Когда картошка сварилась, вывалил в нее банку тушенки.
День выдался неяркий, безветренный. Солнце то ли есть, то ли нет – так, слепое пятно на фоне затянувшей небо мглистой пелены. Иду на веслах, размеренно и лениво погружая лопасти в воду. Хорошо хоть солнца нет. Его мягкое из-заоблачное сияние придает всему жизнерадостную желтизну.
Справа потянулись полузатопленные острова, камышовые плавни с черными скелетами деревьев. После строительства Чебоксарской плотины вода поднялась и наделала дел, превратив один из красивейших на Волге ландшафтов в гиблое место.
Васильсурск с Волги почти не виден – городок карабкается по большой горе и целиком утопает в зелени, из которой выглядывают лишь крыши и верхние этажи административных зданий. Васильсурск славится своими лесами, охотничьими угодьями, местами для купаний и рыбной ловли. В нем работал певец русского леса Шишкин. Одно из достославных мест городка так и называется: Шишкин Лес, с него далеко видны Волга и впадающая в нее Сура.
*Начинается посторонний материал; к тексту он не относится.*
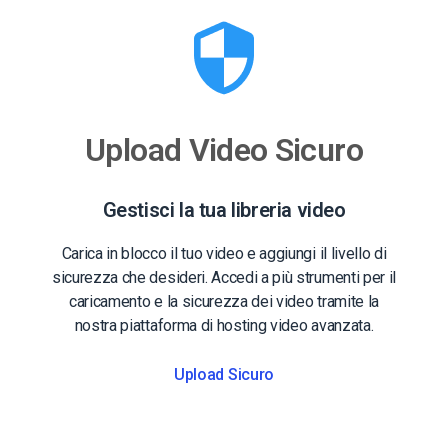
Upload Video Sicuro
Gestisci la tua libreria video
Carica in blocco il tuo video e aggiungi il livello di
sicurezza che desideri. Accedi a più strumenti per il
caricamento e la sicurezza dei video tramite la
nostra piattaforma di hosting video avanzata.
Upload Sicuro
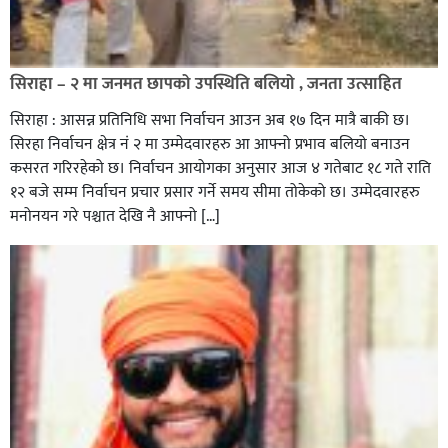
सिराहा – २ मा जनमत छापको उपस्थिति बलियो , जनता उत्साहित
सिराहा : आसन्न प्रतिनिधि सभा निर्वाचन आउन अब १७ दिन मात्रै बाकी छ।
सिरहा निर्वाचन क्षेत्र नं २ मा उम्मेदवारहरु आ आफ्नो प्रभाव बलियो बनाउन
कसरत गरिरहेको छ। निर्वाचन आयोगका अनुसार आज ४ गतेबाट १८ गते राति
१२ बजे सम्म निर्वाचन प्रचार प्रसार गर्ने समय सीमा तोकेको छ। उम्मेदवारहरु
मनोनयन गरे पश्चात देखि नै आफ्नो […]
Город живописен и уютен, как все малые старинные волжские города, с великолепным видом на Волгу. Но я увидел и другое – во что превратилось это полузатопленное межеумочное пространство с архипелагом больших и малых островов, поросших осокой, тальником, ежевикой, чахлыми березами и осинами.
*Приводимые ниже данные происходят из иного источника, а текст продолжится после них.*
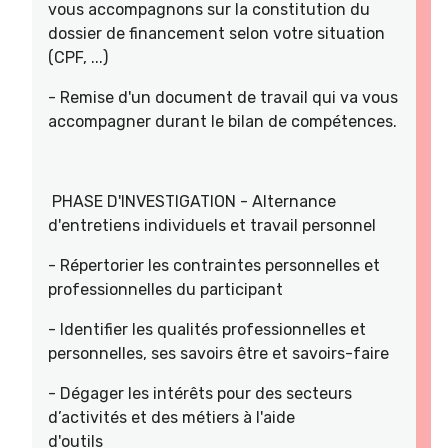
vous accompagnons sur la constitution du
dossier de financement selon votre situation
(CPF, ...)
- Remise d'un document de travail qui va vous
accompagner durant le bilan de compétences.
PHASE D'INVESTIGATION - Alternance
d'entretiens individuels et travail personnel
- Répertorier les contraintes personnelles et
professionnelles du participant
- Identifier les qualités professionnelles et
personnelles, ses savoirs être et savoirs-faire
- Dégager les intérêts pour des secteurs
d’activités et des métiers à l'aide
d'outils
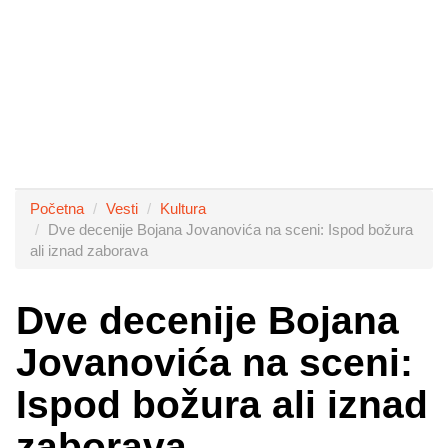
Početna
Vesti
Kultura
Dve decenije Bojana Jovanovića na sceni: Ispod božura
ali iznad zaborava
Dve decenije Bojana
Jovanovića na sceni:
Ispod božura ali iznad
zaborava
Сориентировавшись по карте, срезал угол ближе к левому берегу, оставив в стороне фарватер. Лучше б я этого не делал. Я плыл сквозь мертвый подтопленный лес. Погибшие черные деревья, словно сюрреалистические объекты, торчали над поверхностью воды. Пребывая в состоянии оторопи, я медленно вел лодку вперед, ежесекундно ожидая удара о подводное препятствие с последующей борьбой за живучесть лодки, заполняющейся водой сквозь дыру в полуторамиллиметровой оболочке.
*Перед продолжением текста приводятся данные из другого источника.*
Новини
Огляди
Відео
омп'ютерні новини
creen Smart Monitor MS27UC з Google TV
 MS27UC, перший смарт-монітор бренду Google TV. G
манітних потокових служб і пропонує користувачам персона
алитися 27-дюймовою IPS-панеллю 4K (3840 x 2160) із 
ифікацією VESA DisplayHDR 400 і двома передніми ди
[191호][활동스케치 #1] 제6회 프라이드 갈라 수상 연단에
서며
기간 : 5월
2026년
По мертвому лесу ходила кругами больная рыба – зараженные паразитом лещи и подлещики с раздутыми от смертельного груза брюшками, словно бомбардировщики. Но бомбардировщик отбомбится и улетит на базу на легком крыле, а лещ будет ходить кругами, выталкиваемый на поверхность разросшимися гельминтами, пока не погибнет. Тушку погибшей рыбины растащат другие рыбы – большие и малые, – и каждая унесет вместе с клочком мяса яички возбудителя страшной болезни, способствуя распространению заразы. Нигде прежде я не видел столько больной рыбы. Запомнилась небольшая, в ладонь, рыбешка, лежащая боком на воде и слабо вздымавшая левый плавник, словно прощаясь с белым светом. Ноздри забивал запах тины и тления.
Всю ночь шел дождь, то затихая ненадолго до едва различимого пианиссимо, то вновь припуская. Жуя черный хлеб с куском положенного поверх него свиного сала и закусывая эту композицию большой луковицей, словно яблоком, я улегся в спальник и, блаженно вытянув члены, утомленные после долгого штилевого дня, заполненного греблей, приготовился к погружению в сон под звуки «Мелодии» Глюка-Крейслера в наушниках. За Глюком следовал Чайковский с «Сентиментальным вальсом», Массне, Шопен. И так далее – пока плеер не отключится и в перепонки на смену духовым и струнным не забарабанит дождь. К этому моменту я уже буду спать тихим сном замшелого валуна, от которого все напасти и тревоги отскакивают, как горох.
Но спать не получалось. Из памяти все не шла увиденная на траверзе Васильсурска картина больной реки. Многое я уже повидал за время своего путешествия, но впервые видел такое обилие больной рыбы. Зараженные лещи хоронились от волны в тихих заводях вокруг островов, скапливались в них целыми стаями. Их можно было брать, предварительно оглушив веслом, голыми руками. И наверняка находились такие, кто брал. Сетью, подсачеком. Брал, вялил на солнце. И продавал на городских рынках. Не жрать же самому.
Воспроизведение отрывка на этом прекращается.